**Aim of the exercise**
Copy each line from the records below in which the word "территории" is found.

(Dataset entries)
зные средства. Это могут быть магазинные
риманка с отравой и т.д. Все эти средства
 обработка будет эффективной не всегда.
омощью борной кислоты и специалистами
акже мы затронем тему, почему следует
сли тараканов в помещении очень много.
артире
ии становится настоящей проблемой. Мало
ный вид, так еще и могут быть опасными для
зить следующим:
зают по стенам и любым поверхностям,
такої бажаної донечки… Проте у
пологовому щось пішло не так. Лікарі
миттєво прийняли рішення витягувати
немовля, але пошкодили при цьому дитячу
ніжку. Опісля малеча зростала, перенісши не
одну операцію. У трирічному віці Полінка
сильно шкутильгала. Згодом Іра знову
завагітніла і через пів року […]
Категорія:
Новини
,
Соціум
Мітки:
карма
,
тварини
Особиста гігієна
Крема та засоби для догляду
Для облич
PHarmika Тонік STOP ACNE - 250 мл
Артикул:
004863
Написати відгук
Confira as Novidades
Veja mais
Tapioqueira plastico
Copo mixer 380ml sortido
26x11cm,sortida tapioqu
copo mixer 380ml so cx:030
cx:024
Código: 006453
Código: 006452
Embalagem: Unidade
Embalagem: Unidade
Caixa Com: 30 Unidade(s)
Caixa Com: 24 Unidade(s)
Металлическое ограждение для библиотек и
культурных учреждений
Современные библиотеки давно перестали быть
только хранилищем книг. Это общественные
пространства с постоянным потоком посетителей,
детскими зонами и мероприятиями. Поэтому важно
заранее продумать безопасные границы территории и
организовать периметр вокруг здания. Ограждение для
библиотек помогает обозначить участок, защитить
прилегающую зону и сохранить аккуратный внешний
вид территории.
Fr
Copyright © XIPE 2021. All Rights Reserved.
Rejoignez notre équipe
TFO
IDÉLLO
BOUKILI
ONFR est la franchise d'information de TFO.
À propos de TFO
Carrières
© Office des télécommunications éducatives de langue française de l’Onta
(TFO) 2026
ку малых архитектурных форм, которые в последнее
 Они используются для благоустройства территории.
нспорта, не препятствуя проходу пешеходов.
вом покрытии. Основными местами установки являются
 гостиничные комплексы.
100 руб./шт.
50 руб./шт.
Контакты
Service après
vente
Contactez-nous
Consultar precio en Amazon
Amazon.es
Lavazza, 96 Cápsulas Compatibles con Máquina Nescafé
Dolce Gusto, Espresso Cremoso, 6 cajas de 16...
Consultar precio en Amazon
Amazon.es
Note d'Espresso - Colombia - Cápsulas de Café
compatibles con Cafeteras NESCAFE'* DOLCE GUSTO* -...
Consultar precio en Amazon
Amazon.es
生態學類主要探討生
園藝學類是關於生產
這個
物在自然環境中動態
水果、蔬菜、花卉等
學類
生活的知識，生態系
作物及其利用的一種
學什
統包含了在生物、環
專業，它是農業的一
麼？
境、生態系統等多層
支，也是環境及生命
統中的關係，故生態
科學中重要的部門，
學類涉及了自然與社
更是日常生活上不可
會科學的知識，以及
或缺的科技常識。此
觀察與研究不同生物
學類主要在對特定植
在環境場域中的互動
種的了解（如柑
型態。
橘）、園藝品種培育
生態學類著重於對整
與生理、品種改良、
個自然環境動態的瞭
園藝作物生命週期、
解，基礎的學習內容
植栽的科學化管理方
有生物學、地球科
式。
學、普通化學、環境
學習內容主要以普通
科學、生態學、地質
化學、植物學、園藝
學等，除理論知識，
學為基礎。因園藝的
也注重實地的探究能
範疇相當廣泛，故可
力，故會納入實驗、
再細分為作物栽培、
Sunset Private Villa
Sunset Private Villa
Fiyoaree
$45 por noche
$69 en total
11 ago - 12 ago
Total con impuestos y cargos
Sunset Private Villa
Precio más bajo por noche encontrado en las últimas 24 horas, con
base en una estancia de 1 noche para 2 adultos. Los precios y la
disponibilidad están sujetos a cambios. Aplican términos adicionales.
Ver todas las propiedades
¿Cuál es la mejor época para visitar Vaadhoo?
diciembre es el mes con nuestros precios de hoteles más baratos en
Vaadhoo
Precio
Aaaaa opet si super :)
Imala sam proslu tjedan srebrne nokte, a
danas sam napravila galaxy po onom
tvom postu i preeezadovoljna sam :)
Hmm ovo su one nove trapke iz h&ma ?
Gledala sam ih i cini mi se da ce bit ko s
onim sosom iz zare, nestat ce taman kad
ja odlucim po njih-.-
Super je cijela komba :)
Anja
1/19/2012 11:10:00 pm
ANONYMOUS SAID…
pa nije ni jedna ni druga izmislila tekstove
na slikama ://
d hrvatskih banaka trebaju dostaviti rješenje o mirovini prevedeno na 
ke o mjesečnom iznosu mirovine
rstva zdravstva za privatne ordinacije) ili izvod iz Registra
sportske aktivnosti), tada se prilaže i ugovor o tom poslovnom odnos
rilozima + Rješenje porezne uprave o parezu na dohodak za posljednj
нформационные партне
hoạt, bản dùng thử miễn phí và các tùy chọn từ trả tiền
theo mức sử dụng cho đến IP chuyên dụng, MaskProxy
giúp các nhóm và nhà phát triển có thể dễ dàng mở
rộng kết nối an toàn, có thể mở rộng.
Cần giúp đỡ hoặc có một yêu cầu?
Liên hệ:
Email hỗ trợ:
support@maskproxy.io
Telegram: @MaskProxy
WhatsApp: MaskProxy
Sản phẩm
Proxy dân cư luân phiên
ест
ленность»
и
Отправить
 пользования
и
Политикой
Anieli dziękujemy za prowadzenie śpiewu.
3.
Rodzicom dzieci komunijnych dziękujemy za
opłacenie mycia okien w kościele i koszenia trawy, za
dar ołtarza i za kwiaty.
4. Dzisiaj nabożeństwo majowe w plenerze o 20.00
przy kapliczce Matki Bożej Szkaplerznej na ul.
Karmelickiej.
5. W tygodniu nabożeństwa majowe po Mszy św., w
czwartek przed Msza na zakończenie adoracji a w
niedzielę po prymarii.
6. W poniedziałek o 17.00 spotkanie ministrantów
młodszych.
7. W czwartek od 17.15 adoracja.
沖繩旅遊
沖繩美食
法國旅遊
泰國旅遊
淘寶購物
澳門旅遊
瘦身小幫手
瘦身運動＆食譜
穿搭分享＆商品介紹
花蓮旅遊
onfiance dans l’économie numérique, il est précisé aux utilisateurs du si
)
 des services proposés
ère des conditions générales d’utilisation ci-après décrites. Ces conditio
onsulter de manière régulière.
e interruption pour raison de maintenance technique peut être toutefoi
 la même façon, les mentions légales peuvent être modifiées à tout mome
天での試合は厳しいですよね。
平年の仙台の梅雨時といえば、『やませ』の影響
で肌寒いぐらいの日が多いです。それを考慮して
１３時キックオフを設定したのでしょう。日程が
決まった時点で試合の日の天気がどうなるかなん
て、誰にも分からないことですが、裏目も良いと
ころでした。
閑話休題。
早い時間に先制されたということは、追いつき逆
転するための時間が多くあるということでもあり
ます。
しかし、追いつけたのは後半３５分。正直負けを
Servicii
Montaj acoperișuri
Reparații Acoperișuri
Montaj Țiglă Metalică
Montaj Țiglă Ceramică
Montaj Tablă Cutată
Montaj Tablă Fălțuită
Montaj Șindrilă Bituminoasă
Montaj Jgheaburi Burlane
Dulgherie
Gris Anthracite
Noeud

**Exercise output**
заранее продумать безопасные границы территории и
вид территории.
 Они используются для благоустройства территории.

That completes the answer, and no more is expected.